Secondo il comunicato ufficiale della Cal Poly, Powell spiega così il risultato: «le proprietà utili di un materiale non dipendono solo da cosa è fatto, ma da come viene guidato nel tempo». Non occorre sintetizzare un nuovo composto o trovare un metallo raro. Basta un campo magnetico oscillante applicato a un reticolo già noto.

Il nuovo stato della materia che resiste agli errori

I computer quantistici hanno un problema che ancora non è risolto: gli stati usati per codificare i qubit durano poco. Una vibrazione termica di pochi millikelvins, un campo elettromagnetico spurio da un cavo vicino, e l’informazione è persa. Il sistema spende più tempo a correggere errori che a calcolare.

Gli stati topologici hanno una proprietà diversa. Non sono più isolati dall’ambiente — non lo sono — ma la loro struttura matematica li protegge in un modo specifico: distruggerli richiede una perturbazione globale, non un errore puntuale.

Gli stati Floquet calcolati da Powell e Buchalter aggiungono qualcosa in più: appartengono a una classe che in un sistema statico semplicemente non esiste. Non c’è una fase di equilibrio equivalente in cui potrebbero “cadere” spontaneamente.

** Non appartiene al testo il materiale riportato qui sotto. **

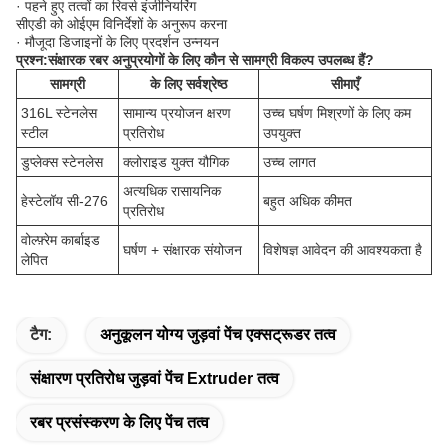
· पहने हुए तत्वों का रिवर्स इंजीनियरिंग
सीएडी को ओईएम विनिर्देशों के अनुरूप करना
· मौजूदा डिजाइनों के लिए प्रदर्शन उन्नयन
प्रश्न:
संक्षारक रबर अनुप्रयोगों के लिए कौन से सामग्री विकल्प उपलब्ध हैं?
सामग्री
के लिए सर्वश्रेष्ठ
सीमाएँ
316L स्टेनलेस
सामान्य प्रयोजन क्षरण
उच्च घर्षण मिश्रणों के लिए कम
स्टील
प्रतिरोध
उपयुक्त
डुप्लेक्स स्टेनलेस
क्लोराइड युक्त यौगिक
उच्च लागत
अत्यधिक रासायनिक
हेस्टेलॉय सी-276
बहुत अधिक कीमत
प्रतिरोध
वोल्फ़्रेम कार्बाइड
घर्षण + संक्षारक संयोजन
विशेषज्ञ आवेदन की आवश्यकता है
लेपित
टैग:
अनुकूलन योग्य जुड़वां पेंच एक्सट्रूडर तत्व
संक्षारण प्रतिरोध जुड़वां पेंच Extruder तत्व
रबर प्रसंस्करण के लिए पेंच तत्व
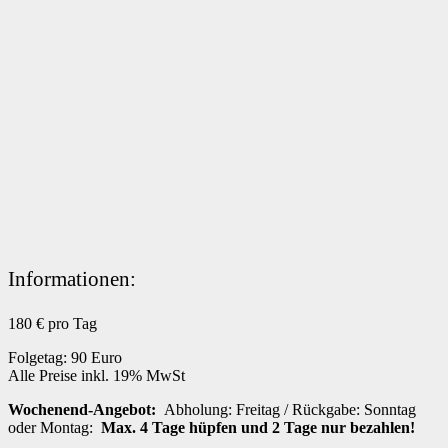
Informationen:
180
€ pro Tag
Folgetag: 90 Euro
Alle Preise inkl. 19% MwSt
Wochenend-Angebot:
Abholung: Freitag / Rückgabe: Sonntag
oder Montag:
Max. 4 Tage hüpfen und 2 Tage nur bezahlen!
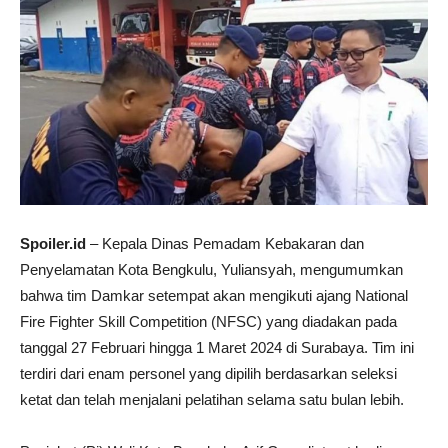
Spoiler.id
– Kepala Dinas Pemadam Kebakaran dan
Penyelamatan Kota Bengkulu, Yuliansyah, mengumumkan
bahwa tim Damkar setempat akan mengikuti ajang National
Fire Fighter Skill Competition (NFSC) yang diadakan pada
tanggal 27 Februari hingga 1 Maret 2024 di Surabaya. Tim ini
terdiri dari enam personel yang dipilih berdasarkan seleksi
ketat dan telah menjalani pelatihan selama satu bulan lebih.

Questo non li rende indistruttibili — il sistema deve restare in moto — ma i disturbi che li colpiscono sono di una tipologia più circoscritta e più prevedibile.

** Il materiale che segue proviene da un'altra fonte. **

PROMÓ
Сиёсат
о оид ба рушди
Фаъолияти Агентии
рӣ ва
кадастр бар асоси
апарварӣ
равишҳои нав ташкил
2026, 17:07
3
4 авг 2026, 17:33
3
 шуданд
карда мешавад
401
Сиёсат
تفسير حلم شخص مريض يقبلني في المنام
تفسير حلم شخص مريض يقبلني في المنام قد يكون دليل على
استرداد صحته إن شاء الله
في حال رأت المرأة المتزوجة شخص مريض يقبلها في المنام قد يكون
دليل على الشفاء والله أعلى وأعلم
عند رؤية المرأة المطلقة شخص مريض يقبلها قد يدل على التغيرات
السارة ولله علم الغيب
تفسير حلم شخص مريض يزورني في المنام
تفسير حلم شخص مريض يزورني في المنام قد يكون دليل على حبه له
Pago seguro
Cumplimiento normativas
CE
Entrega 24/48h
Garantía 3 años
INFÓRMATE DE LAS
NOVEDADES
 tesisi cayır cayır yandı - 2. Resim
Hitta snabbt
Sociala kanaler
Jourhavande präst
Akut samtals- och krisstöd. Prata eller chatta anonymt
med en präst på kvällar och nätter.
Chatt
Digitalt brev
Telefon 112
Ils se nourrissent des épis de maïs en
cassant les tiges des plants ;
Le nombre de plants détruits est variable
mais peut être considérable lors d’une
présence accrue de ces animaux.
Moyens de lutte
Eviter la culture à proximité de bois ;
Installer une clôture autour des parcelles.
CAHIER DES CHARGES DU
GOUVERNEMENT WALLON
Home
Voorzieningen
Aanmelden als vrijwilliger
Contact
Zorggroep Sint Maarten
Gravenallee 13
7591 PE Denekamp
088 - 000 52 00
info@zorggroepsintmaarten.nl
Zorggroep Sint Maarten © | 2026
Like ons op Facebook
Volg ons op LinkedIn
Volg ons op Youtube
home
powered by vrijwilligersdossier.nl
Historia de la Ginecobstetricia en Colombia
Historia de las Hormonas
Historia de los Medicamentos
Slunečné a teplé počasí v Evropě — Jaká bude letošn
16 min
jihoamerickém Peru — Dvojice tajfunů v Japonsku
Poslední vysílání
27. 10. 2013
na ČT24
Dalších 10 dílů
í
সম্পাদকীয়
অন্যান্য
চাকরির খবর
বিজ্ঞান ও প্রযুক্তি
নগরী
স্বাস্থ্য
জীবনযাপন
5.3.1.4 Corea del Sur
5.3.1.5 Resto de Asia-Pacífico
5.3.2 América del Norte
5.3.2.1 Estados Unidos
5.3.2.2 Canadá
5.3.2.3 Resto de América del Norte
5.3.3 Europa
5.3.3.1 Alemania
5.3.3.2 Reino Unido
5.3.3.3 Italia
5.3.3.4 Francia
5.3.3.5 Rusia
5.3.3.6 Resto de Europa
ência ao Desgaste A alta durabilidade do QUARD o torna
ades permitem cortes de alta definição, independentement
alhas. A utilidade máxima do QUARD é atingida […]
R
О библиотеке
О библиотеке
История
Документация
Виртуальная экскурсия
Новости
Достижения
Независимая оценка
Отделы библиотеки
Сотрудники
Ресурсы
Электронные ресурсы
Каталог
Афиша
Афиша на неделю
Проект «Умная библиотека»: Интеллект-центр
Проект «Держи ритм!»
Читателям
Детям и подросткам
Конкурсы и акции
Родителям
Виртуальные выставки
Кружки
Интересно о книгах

La farfalla di Hofstadter intrecciata

La farfalla originale di Hofstadter è un frattale: se si tracciano le energie consentite agli elettroni in funzione del campo magnetico, il grafico si ramifica in strutture autosimili a ogni scala. Quando il campo corrisponde a un numero razionale in certe unità, le bande si spezzano in sottobande; quando è irrazionale, lo spettro diventa un insieme di Cantor — infinitamente frammentato, mai continuo. Hofstadter la calcolò nel 1976, e ci volle quasi mezzo secolo per vederla davvero in un sistema fisico reale.

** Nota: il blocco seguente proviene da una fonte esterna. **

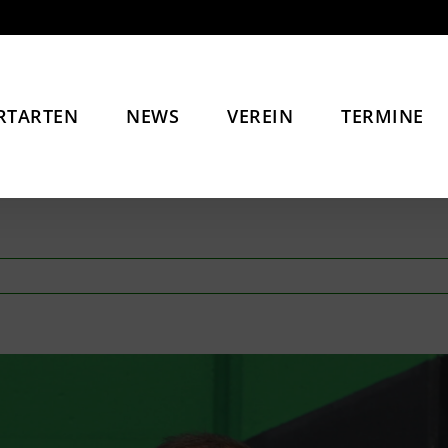
RTARTEN
NEWS
VEREIN
TERMINE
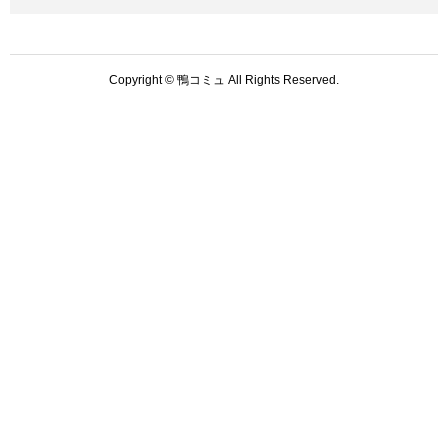
Copyright © 鴨コミュ All Rights Reserved.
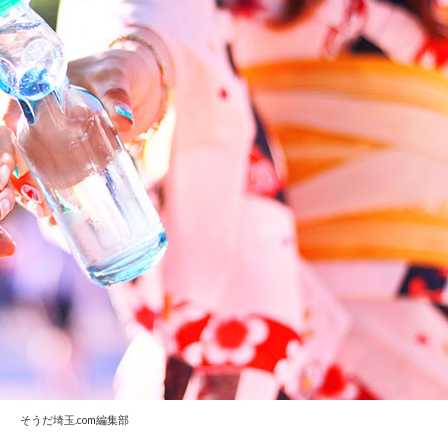
そうだ埼玉.com編集部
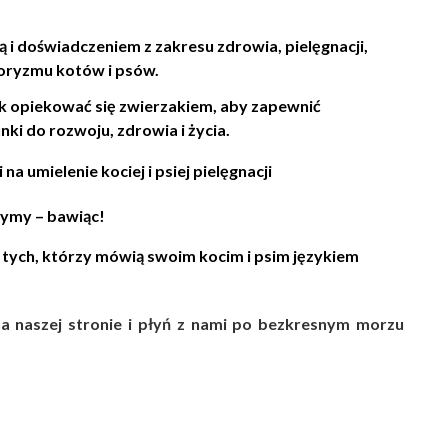
ą i doświadczeniem z zakresu zdrowia, pielęgnacji,
ioryzmu kotów i psów.
 opiekować się zwierzakiem, aby zapewnić
ki do rozwoju, zdrowia i życia.
 na umielenie kociej i psiej pielęgnacji
zymy – bawiąc!
tych, którzy mówią swoim kocim i psim językiem
a naszej stronie i płyń z nami po bezkresnym morzu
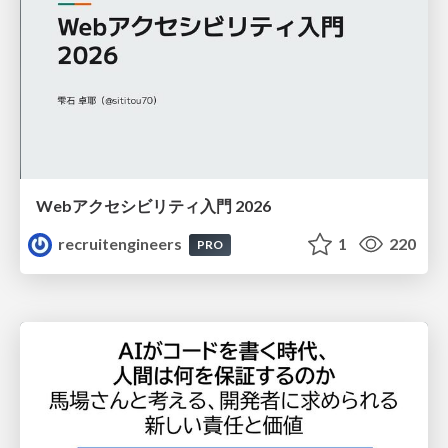
Webアクセシビリティ入門 2026
recruitengineers
1
220
PRO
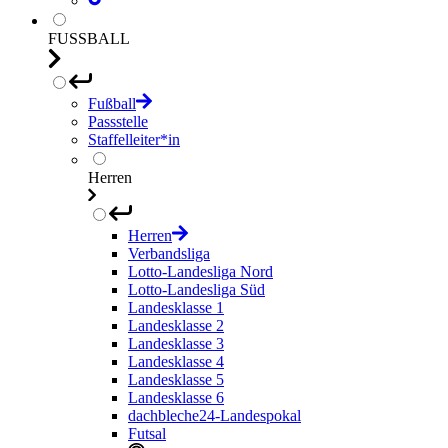
FUSSBALL
Fußball
Passstelle
Staffelleiter*in
Herren
Herren
Verbandsliga
Lotto-Landesliga Nord
Lotto-Landesliga Süd
Landesklasse 1
Landesklasse 2
Landesklasse 3
Landesklasse 4
Landesklasse 5
Landesklasse 6
dachbleche24-Landespokal
Futsal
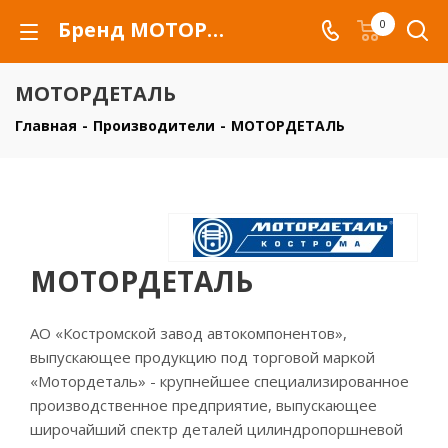
Бренд МОТОРДЕТАЛЬ - купить товары бренда МОТОРДЕТАЛЬ
0
МОТОРДЕТАЛЬ
Главная
-
Производители
-
МОТОРДЕТАЛЬ
МОТОРДЕТАЛЬ
АО «Костромской завод автокомпонентов»,
выпускающее продукцию под торговой маркой
«Мотордеталь» - крупнейшее специализированное
производственное предприятие, выпускающее
широчайший спектр деталей цилиндропоршневой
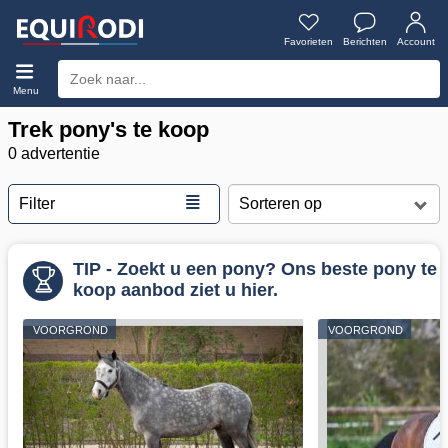
Favorieten
Berichten
Account
Menu
Trek pony's te koop
0 advertentie
≣
Filter
TIP - Zoekt u een pony? Ons beste pony te
koop aanbod ziet u hier.
VOORGROND
VOORGROND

La versione che emerge dal flux switching ha due set di bande sovrapposti, uno per ciascun valore del campo alternante. Dove le bande dell’uno lasciano un vuoto, ci finisce l’altro. È in quei vuoti che si aprono le fasi topologiche nuove. Non compaiono nella farfalla statica perché non possono: richiedono la commutazione per esistere.

Il paper è teorico. Il materiale che realizzerebbe questa configurazione non è ancora stato costruito, almeno non con i parametri precisi del modello di Powell e Buchalter. Il paper è una mappa: griglia bidimensionale, campo magnetico che commuta tra due valori a frequenza controllata, temperatura vicina allo zero assoluto. Queste sono le coordinate. Trovare il nuovo stato della materia in laboratorio è il passo successivo, e tocca ad altri farlo.

Nel 1976 Hofstadter aveva calcolato la sua farfalla come esercizio di teoria pura. Da quella struttura sono venuti gli isolanti topologici, parte della fisica del grafene, diversi lavori alla base dei computer quantistici attuali. Adesso, sulla stessa rivista, c’è una farfalla che si intreccia con se stessa. Dove porta non è ancora chiaro.